The tires you buy will probably be determined largely by the type of bike you ride and the size of the tires it originally came with. There’s little reason to put a fatter tire on a rim made for a narrower one; it might mess up the handling, throw off the speedometer or rub the swingarm or chain. Still, in some cases you might have to fit a marginally wider tire to get the brand you want on your bike; check with the tire manufacturer to see if the tire will fit, and if they don’t know, ask your good friend the Internet. Odds are that whatever anyone can do with a motorcycle, sane or foolish, someone on the web has tried it.
You’ll find more latitude in tire compounds, but only within limits. In general you can look at traction and mileage as sitting at opposite ends of a seesaw; as one goes up the other goes down. Sportbike tires stick well in the corners, but wear quickly when ridden on the highway. Cruiser and touring tires last a long time but you wouldn’t want to take either to a track day. Dual-compound tires, with sticky shoulders and harder centers, strike a compromise, but aren’t available for every bike.
The kind of riding you do has more bearing on the compound you choose than the bike you’re riding. If your current tires have chicken strips as wide as an actual chicken, you’ll probably be fine with tires that favor high mileage over extreme cornering. But if the ends of your footpegs are ground down to points, don’t cheap out on a no-name tire that’ll let you down in the turns.
The right tires make a big difference in rain.

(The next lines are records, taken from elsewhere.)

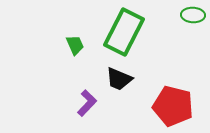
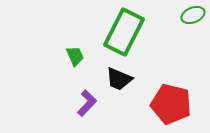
green ellipse: rotated 25 degrees counterclockwise
green trapezoid: moved 11 px down
red pentagon: moved 2 px left, 2 px up
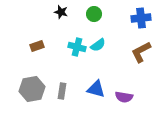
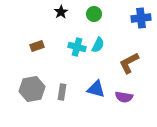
black star: rotated 24 degrees clockwise
cyan semicircle: rotated 28 degrees counterclockwise
brown L-shape: moved 12 px left, 11 px down
gray rectangle: moved 1 px down
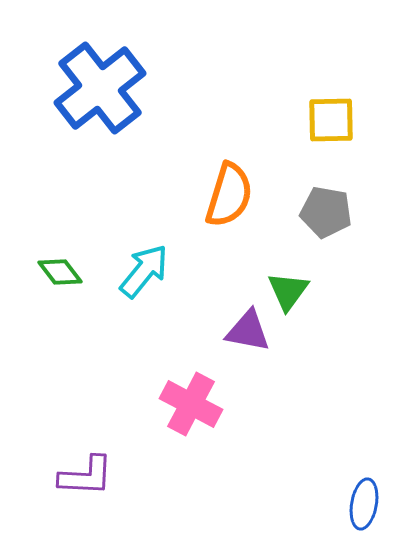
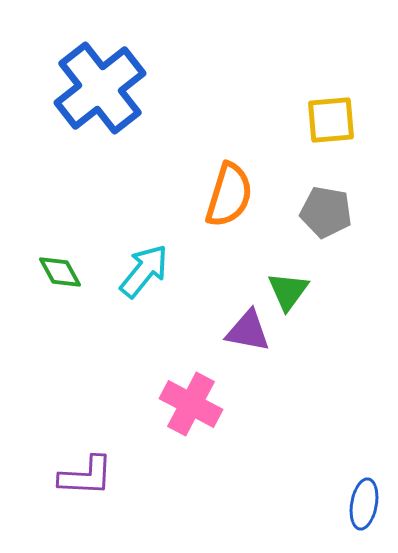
yellow square: rotated 4 degrees counterclockwise
green diamond: rotated 9 degrees clockwise
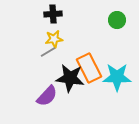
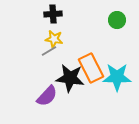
yellow star: rotated 18 degrees clockwise
gray line: moved 1 px right, 1 px up
orange rectangle: moved 2 px right
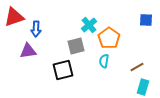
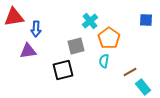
red triangle: rotated 10 degrees clockwise
cyan cross: moved 1 px right, 4 px up
brown line: moved 7 px left, 5 px down
cyan rectangle: rotated 56 degrees counterclockwise
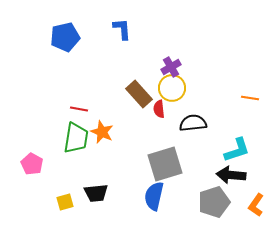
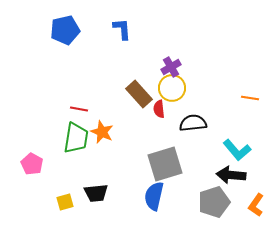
blue pentagon: moved 7 px up
cyan L-shape: rotated 68 degrees clockwise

Sportbike tires have fewer and shallower tread grooves for more rubber on the road and better traction, but they’re not as good at channeling water away from the contact patch as a tire with a lot of deep grooves. Start off on a multi-day trip on super-sporty rubber and you might find yourself skating down the highway sideways in a downpour.
Whatever tires you choose, the best way to help them last as long as they can is to check the pressures often. All tires (and inner tubes) lose air over time, some faster than others. Fit new valve stems every time you buy tires, and use metal caps, not plastic ones. Get a good tire-pressure gauge and keep it handy, either in the garage or stored on the bike. Daily pressure checks might not be necessary; weekly is about right.
While you’re checking pressure, get the wheel off the ground and rotate the tire, checking for anything that doesn’t belong there, like nails, pebbles wedged in the grooves––pretty much anything that isn’t made of rubber is suspect––and cracks or tears in the sidewall or tread.
Many tire companies advise against using rubber treatments on the outside of tires or liquid sealers or balancers inside. This leads some riders to imagine tire manufacturers as greedy, Scrooge McDuck-type characters sitting on piles of money and thinking up new ways to make customers buy tires more often. But the real reason tire manufacturers don’t like these products is because they either don’t know what’s in them or what they’ll do to the tires over the long haul, or they do know what’s in them and know they’ll affect the tire’s performance.